Prompt: What is needed is an exact repeat of the entries, with no pictures in it.

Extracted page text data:
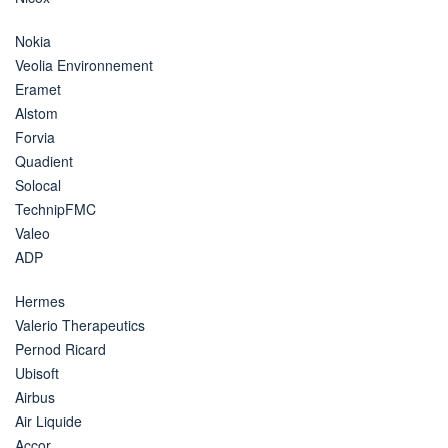
Nokia
Veolia Environnement
Eramet
Alstom
Forvia
Quadient
Solocal
TechnipFMC
Valeo
ADP
Hermes
Valerio Therapeutics
Pernod Ricard
Ubisoft
Airbus
Air Liquide
Accor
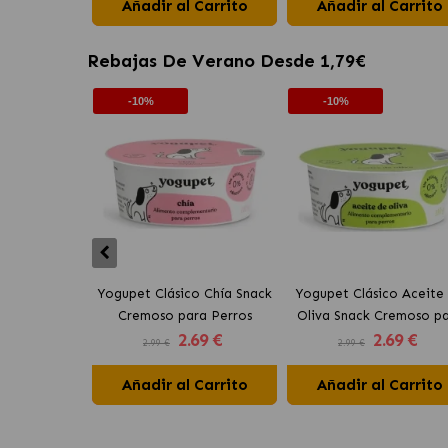
Paté
Añadir al Carrito
Añadir al Carrito
Rebajas De Verano Desde 1,79€
-10%
-10%
Yogupet Clásico Chía Snack
Yogupet Clásico Aceite
Cremoso para Perros
Oliva Snack Cremoso p
2
.69 €
2
.69 €
Perros
2.99 €
2.99 €
Añadir al Carrito
Añadir al Carrito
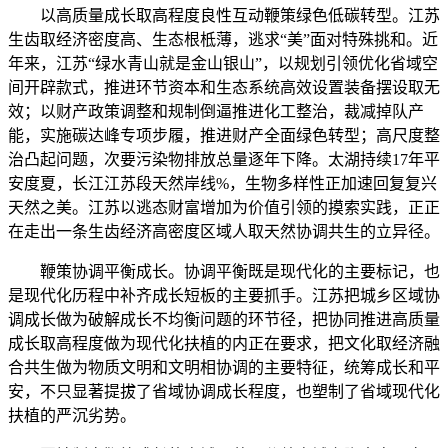
以高质量成长取高程度良性互动鞭策绿色低碳转型。江苏
生齿取经济密度高、生态根柢薄，逃求“美”面对特殊挑和。近
年来，江苏“绿水青山就是金山银山”，以规划引领优化省域空
间开辟款式，推进环节资本和生态系统高效设置装备摆设取无
效；以财产政策调整和规制倒逼推进化工整治，裁减掉队产
能，实施碳达峰专项步履，推进财产全面绿色转型；高尺度整
治凸起问题，次要污染物排放总量逐年下降。太湖持续17年平
安度夏，长江江苏段天然岸线%，生物多样性正加速回复复兴
天然之美。江苏以逃态财富增加为价值引领的摸索实践，正正
在走出一条生齿经济高密度区域人取天然协调共生的立异径。
鞭策协调平衡成长。协调平衡既是现代化的主要标记，也
是现代化历程中补齐成长短板的主要抓手。江苏把城乡区域协
调成长做为破解成长不均衡问题的环节径，把协同推进高质量
成长取高程度做为现代化扶植的内正在要求，把文化取经济融
合共生做为物质文明和文明相协调的主要特征，统筹成长和平
安，不只显著提拔了省域协调成长程度，也塑制了省域现代化
扶植的严沉劣势。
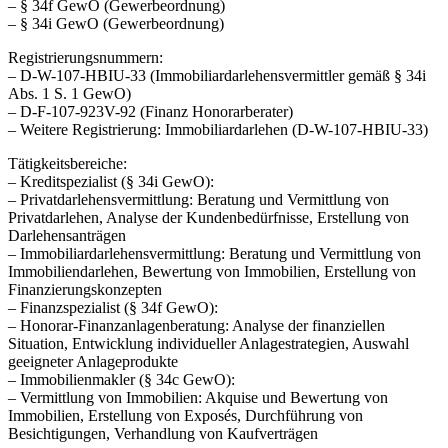
– § 34f GewO (Gewerbeordnung)
– § 34i GewO (Gewerbeordnung)
Registrierungsnummern:
– D-W-107-HBIU-33 (Immobiliardarlehensvermittler gemäß § 34i
Abs. 1 S. 1 GewO)
– D-F-107-923V-92 (Finanz Honorarberater)
– Weitere Registrierung: Immobiliardarlehen (D-W-107-HBIU-33)
Tätigkeitsbereiche:
– Kreditspezialist (§ 34i GewO):
– Privatdarlehensvermittlung: Beratung und Vermittlung von
Privatdarlehen, Analyse der Kundenbedürfnisse, Erstellung von
Darlehensanträgen
– Immobiliardarlehensvermittlung: Beratung und Vermittlung von
Immobiliendarlehen, Bewertung von Immobilien, Erstellung von
Finanzierungskonzepten
– Finanzspezialist (§ 34f GewO):
– Honorar-Finanzanlagenberatung: Analyse der finanziellen
Situation, Entwicklung individueller Anlagestrategien, Auswahl
geeigneter Anlageprodukte
– Immobilienmakler (§ 34c GewO):
– Vermittlung von Immobilien: Akquise und Bewertung von
Immobilien, Erstellung von Exposés, Durchführung von
Besichtigungen, Verhandlung von Kaufverträgen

Response to the task:
Nokia
Veolia Environnement
Eramet
Alstom
Forvia
Quadient
Solocal
TechnipFMC
Valeo
ADP
Hermes
Valerio Therapeutics
Pernod Ricard
Ubisoft
Airbus
Air Liquide
Accor
Paté
Añadir al Carrito
Añadir al Carrito
Rebajas De Verano Desde 1,79€
-10%
-10%
Yogupet Clásico Chía Snack
Yogupet Clásico Aceite
Cremoso para Perros
Oliva Snack Cremoso p
2
.69 €
2
.69 €
Perros
2.99 €
2.99 €
Añadir al Carrito
Añadir al Carrito
以高质量成长取高程度良性互动鞭策绿色低碳转型。江苏
生齿取经济密度高、生态根柢薄，逃求“美”面对特殊挑和。近
年来，江苏“绿水青山就是金山银山”，以规划引领优化省域空
间开辟款式，推进环节资本和生态系统高效设置装备摆设取无
效；以财产政策调整和规制倒逼推进化工整治，裁减掉队产
能，实施碳达峰专项步履，推进财产全面绿色转型；高尺度整
治凸起问题，次要污染物排放总量逐年下降。太湖持续17年平
安度夏，长江江苏段天然岸线%，生物多样性正加速回复复兴
天然之美。江苏以逃态财富增加为价值引领的摸索实践，正正
在走出一条生齿经济高密度区域人取天然协调共生的立异径。
鞭策协调平衡成长。协调平衡既是现代化的主要标记，也
是现代化历程中补齐成长短板的主要抓手。江苏把城乡区域协
调成长做为破解成长不均衡问题的环节径，把协同推进高质量
成长取高程度做为现代化扶植的内正在要求，把文化取经济融
合共生做为物质文明和文明相协调的主要特征，统筹成长和平
安，不只显著提拔了省域协调成长程度，也塑制了省域现代化
扶植的严沉劣势。
– § 34f GewO (Gewerbeordnung)
– § 34i GewO (Gewerbeordnung)
Registrierungsnummern:
– D-W-107-HBIU-33 (Immobiliardarlehensvermittler gemäß § 34i
Abs. 1 S. 1 GewO)
– D-F-107-923V-92 (Finanz Honorarberater)
– Weitere Registrierung: Immobiliardarlehen (D-W-107-HBIU-33)
Tätigkeitsbereiche:
– Kreditspezialist (§ 34i GewO):
– Privatdarlehensvermittlung: Beratung und Vermittlung von
Privatdarlehen, Analyse der Kundenbedürfnisse, Erstellung von
Darlehensanträgen
– Immobiliardarlehensvermittlung: Beratung und Vermittlung von
Immobiliendarlehen, Bewertung von Immobilien, Erstellung von
Finanzierungskonzepten
– Finanzspezialist (§ 34f GewO):
– Honorar-Finanzanlagenberatung: Analyse der finanziellen
Situation, Entwicklung individueller Anlagestrategien, Auswahl
geeigneter Anlageprodukte
– Immobilienmakler (§ 34c GewO):
– Vermittlung von Immobilien: Akquise und Bewertung von
Immobilien, Erstellung von Exposés, Durchführung von
Besichtigungen, Verhandlung von Kaufverträgen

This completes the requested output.